Problem to work on: In the copy, include no images. Reproduce the entries exactly.

________________

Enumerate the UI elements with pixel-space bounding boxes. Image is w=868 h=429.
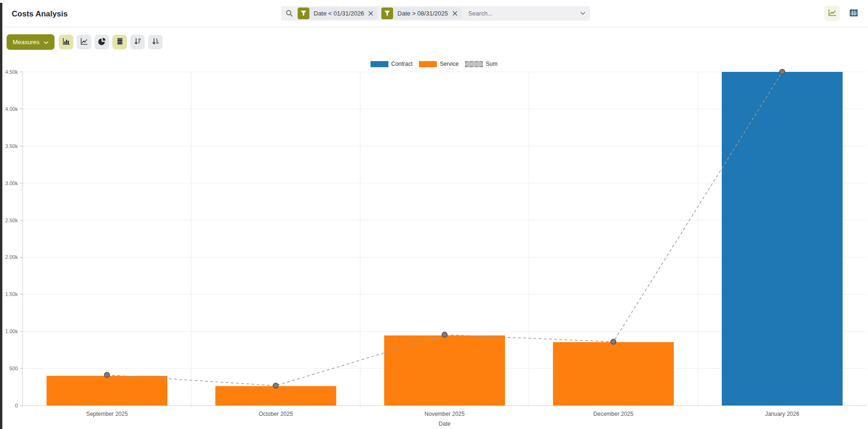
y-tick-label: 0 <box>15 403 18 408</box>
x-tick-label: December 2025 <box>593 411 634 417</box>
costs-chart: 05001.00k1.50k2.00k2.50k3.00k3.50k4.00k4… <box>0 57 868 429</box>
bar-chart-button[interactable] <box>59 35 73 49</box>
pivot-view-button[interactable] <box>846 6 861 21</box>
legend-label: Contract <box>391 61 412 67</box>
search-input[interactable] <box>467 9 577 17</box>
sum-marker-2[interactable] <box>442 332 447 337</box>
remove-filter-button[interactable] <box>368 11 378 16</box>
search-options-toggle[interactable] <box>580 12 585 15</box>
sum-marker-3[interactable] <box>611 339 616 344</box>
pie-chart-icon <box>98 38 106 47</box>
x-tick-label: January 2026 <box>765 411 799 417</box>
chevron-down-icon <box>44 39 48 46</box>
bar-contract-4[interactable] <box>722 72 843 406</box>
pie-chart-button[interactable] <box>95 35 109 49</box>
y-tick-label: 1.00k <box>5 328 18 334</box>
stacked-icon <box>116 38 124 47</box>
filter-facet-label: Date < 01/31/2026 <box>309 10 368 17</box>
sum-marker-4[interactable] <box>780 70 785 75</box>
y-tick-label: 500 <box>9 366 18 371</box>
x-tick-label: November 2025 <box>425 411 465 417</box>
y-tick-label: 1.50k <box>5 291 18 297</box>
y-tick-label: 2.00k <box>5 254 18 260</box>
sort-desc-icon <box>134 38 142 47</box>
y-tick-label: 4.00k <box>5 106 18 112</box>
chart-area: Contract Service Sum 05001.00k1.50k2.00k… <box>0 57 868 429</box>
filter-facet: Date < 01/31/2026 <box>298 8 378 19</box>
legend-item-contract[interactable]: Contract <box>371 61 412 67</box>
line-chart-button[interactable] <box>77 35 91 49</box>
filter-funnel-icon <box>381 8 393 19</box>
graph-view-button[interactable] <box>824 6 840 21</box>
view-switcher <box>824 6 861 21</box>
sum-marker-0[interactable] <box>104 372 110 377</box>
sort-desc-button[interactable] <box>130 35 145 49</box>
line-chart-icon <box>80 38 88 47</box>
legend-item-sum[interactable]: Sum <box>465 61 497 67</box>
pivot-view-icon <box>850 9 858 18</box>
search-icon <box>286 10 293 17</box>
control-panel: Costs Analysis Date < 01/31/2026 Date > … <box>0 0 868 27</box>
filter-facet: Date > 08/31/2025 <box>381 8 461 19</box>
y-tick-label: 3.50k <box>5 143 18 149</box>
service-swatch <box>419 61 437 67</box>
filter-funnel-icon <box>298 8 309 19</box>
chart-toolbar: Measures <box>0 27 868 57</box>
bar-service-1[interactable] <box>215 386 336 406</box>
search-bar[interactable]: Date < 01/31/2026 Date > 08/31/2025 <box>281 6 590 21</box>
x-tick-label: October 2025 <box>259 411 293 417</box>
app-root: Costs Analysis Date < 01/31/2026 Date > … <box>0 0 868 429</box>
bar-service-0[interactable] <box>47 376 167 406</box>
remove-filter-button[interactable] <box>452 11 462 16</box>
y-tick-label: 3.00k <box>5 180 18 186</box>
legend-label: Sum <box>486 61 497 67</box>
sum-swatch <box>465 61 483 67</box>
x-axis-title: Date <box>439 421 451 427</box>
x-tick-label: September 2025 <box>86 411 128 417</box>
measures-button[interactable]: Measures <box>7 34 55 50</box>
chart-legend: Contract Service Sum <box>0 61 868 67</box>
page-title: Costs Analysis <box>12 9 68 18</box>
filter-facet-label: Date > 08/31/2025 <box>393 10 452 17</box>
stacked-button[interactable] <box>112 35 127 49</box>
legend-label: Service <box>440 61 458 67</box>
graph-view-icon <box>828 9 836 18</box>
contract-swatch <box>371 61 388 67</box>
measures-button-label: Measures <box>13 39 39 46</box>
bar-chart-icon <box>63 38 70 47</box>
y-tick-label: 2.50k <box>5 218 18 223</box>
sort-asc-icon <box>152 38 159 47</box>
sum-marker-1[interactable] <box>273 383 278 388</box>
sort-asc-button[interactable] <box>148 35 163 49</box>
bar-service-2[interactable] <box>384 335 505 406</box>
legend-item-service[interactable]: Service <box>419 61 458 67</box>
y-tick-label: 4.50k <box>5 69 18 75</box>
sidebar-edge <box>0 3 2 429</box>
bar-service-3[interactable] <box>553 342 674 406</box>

________________

Reply:
Enumerate the UI elements with pixel-space bounding boxes. Image is w=868 h=429.
y-tick-label: 0 <box>15 403 18 408</box>
x-tick-label: December 2025 <box>593 411 634 417</box>
costs-chart: 05001.00k1.50k2.00k2.50k3.00k3.50k4.00k4… <box>0 57 868 429</box>
bar-chart-button[interactable] <box>59 35 73 49</box>
pivot-view-button[interactable] <box>846 6 861 21</box>
legend-label: Contract <box>391 61 412 67</box>
search-input[interactable] <box>467 9 577 17</box>
sum-marker-2[interactable] <box>442 332 447 337</box>
remove-filter-button[interactable] <box>368 11 378 16</box>
search-options-toggle[interactable] <box>580 12 585 15</box>
sum-marker-3[interactable] <box>611 339 616 344</box>
pie-chart-icon <box>98 38 106 47</box>
x-tick-label: January 2026 <box>765 411 799 417</box>
chevron-down-icon <box>44 39 48 46</box>
bar-contract-4[interactable] <box>722 72 843 406</box>
pie-chart-button[interactable] <box>95 35 109 49</box>
y-tick-label: 1.00k <box>5 328 18 334</box>
stacked-icon <box>116 38 124 47</box>
filter-facet-label: Date < 01/31/2026 <box>309 10 368 17</box>
sum-marker-4[interactable] <box>780 70 785 75</box>
y-tick-label: 500 <box>9 366 18 371</box>
x-tick-label: November 2025 <box>425 411 465 417</box>
y-tick-label: 1.50k <box>5 291 18 297</box>
y-tick-label: 2.00k <box>5 254 18 260</box>
sort-desc-icon <box>134 38 142 47</box>
y-tick-label: 4.00k <box>5 106 18 112</box>
chart-area: Contract Service Sum 05001.00k1.50k2.00k… <box>0 57 868 429</box>
filter-facet: Date < 01/31/2026 <box>298 8 378 19</box>
legend-item-contract[interactable]: Contract <box>371 61 412 67</box>
line-chart-button[interactable] <box>77 35 91 49</box>
filter-funnel-icon <box>381 8 393 19</box>
graph-view-button[interactable] <box>824 6 840 21</box>
view-switcher <box>824 6 861 21</box>
sum-marker-0[interactable] <box>104 372 110 377</box>
sort-desc-button[interactable] <box>130 35 145 49</box>
line-chart-icon <box>80 38 88 47</box>
legend-item-sum[interactable]: Sum <box>465 61 497 67</box>
pivot-view-icon <box>850 9 858 18</box>
search-icon <box>286 10 293 17</box>
control-panel: Costs Analysis Date < 01/31/2026 Date > … <box>0 0 868 27</box>
filter-facet: Date > 08/31/2025 <box>381 8 461 19</box>
y-tick-label: 3.50k <box>5 143 18 149</box>
service-swatch <box>419 61 437 67</box>
filter-funnel-icon <box>298 8 309 19</box>
chart-toolbar: Measures <box>0 27 868 57</box>
bar-service-1[interactable] <box>215 386 336 406</box>
search-bar[interactable]: Date < 01/31/2026 Date > 08/31/2025 <box>281 6 590 21</box>
x-tick-label: October 2025 <box>259 411 293 417</box>
app-root: Costs Analysis Date < 01/31/2026 Date > … <box>0 0 868 429</box>
bar-service-0[interactable] <box>47 376 167 406</box>
remove-filter-button[interactable] <box>452 11 462 16</box>
y-tick-label: 3.00k <box>5 180 18 186</box>
legend-label: Sum <box>486 61 497 67</box>
sum-swatch <box>465 61 483 67</box>
x-axis-title: Date <box>439 421 451 427</box>
x-tick-label: September 2025 <box>86 411 128 417</box>
measures-button[interactable]: Measures <box>7 34 55 50</box>
chart-legend: Contract Service Sum <box>0 61 868 67</box>
page-title: Costs Analysis <box>12 9 68 18</box>
filter-facet-label: Date > 08/31/2025 <box>393 10 452 17</box>
stacked-button[interactable] <box>112 35 127 49</box>
legend-label: Service <box>440 61 458 67</box>
graph-view-icon <box>828 9 836 18</box>
contract-swatch <box>371 61 388 67</box>
measures-button-label: Measures <box>13 39 39 46</box>
bar-chart-icon <box>63 38 70 47</box>
y-tick-label: 2.50k <box>5 218 18 223</box>
sort-asc-icon <box>152 38 159 47</box>
sum-marker-1[interactable] <box>273 383 278 388</box>
sort-asc-button[interactable] <box>148 35 163 49</box>
bar-service-2[interactable] <box>384 335 505 406</box>
legend-item-service[interactable]: Service <box>419 61 458 67</box>
y-tick-label: 4.50k <box>5 69 18 75</box>
sidebar-edge <box>0 3 2 429</box>
bar-service-3[interactable] <box>553 342 674 406</box>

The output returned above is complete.